The Organisation of Petroleum Exporting Countries (OPEC) yesterday said its recent achievements in the African region would have remained elusive without the roles of African Refiners and Distributors Association (ARDA).
In a letter dated 23rd June and addressed to the Executive Secretary of ARDA, Anibor Kragha, the Secretary General of OPEC, Mohammad Sanusi Barkindo, who is expected to end his tenure by July 31 (next month) noted that Kragha and ARDA helped paved the way for the expansion of OPEC’s footprint in Africa.
ARDA, an association made up of key players in the downstream segment of the continent’s petroleum industry is leading in Africa’s transition to cleaner fuels by promoting harmonization of cleaner fuel specifications across Africa in line with the AFRI Fuels Roadmap. The move will avoid urban pollution and the associated health challenges. The group is also focused on addressing supply and distribution infrastructure gap for petroleum products in the face of growing population, executing carbon abatement projects at its Member refineries to reduce their carbon footprints, and promoting LPG as a cleaner cooking alternative to biomass across Africa.
Describing the recent years in the sector as challenging, Barkindo said the relationship with Kragha and the ARDA team created leeway for successes recorded in the sector, particularly on the continent.
“One of the cardinal achievements was the launch of the inaugural OPEC-Africa Dialogue in June of 2021, which could not have been realized without the African Refiners and Distributors Association (ARDA) and your excellent leadership as Executive Secretary.

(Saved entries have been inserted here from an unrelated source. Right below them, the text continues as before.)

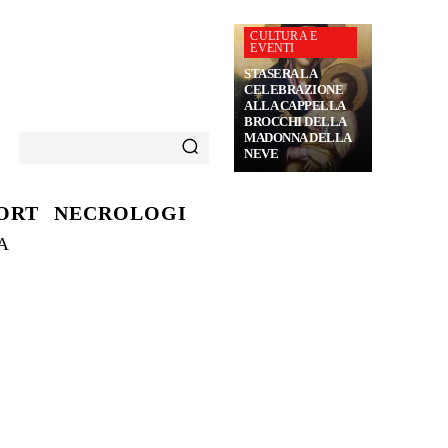
CULTURA E
EVENTI
STASERA LA
CELEBRAZIONE
ALLA CAPPELLA
BROCCHI DELLA
MADONNA DELLA
NEVE
ORT
NECROLOGI
A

Your esteemed organization, in partnership with the African Energy Commission (AFREC) and the African Petroleum Producers’ Organization (APPO) helped pave the way for the establishment of an historical partnership that will have a lasting legacy for OPEC and its Member Countries.
“This is the newest of OPEC’s portfolio of international energy dialogues, and comes as the Organization has witnessed an expanding African membership. In fact, we have proudly welcomed three new Members from Sub-Saharan Africa during my short tenure alone. Congo joined OPEC in 2018, Equatorial Guinea joined in 2017 and Gabon rejoined in 2016, after having been a Member for two decades, from 1975 until 1995.
“These newer Members are building upon an already strong continental foundation, which includes: Libya, which joined OPEC in 1962, Algeria in 1969,Nigeria in 1971 and Angola in 2006. All-together, since 2018, Africa is the continent with the highest number of Member Countries in OPEC,” Barkindo said.
According to him, throughout OPEC’s 62-year history, African Member Countries have played a key role in meetings and decisions in support of the Organization’s efforts on the global stage to promote stability in the global oil market in the interest of producers, consumers and global economy.
Looking ahead, Barkindo noted that there was need for continued fruitful collaboration with ARDA, in addition to AFREC, APPO and other leading African partners.
Such collaboration to him, would strengthen and empower Africa to reach its full potential as a leading global provider of sustainable energy to help meet the world’s growing energy requirements.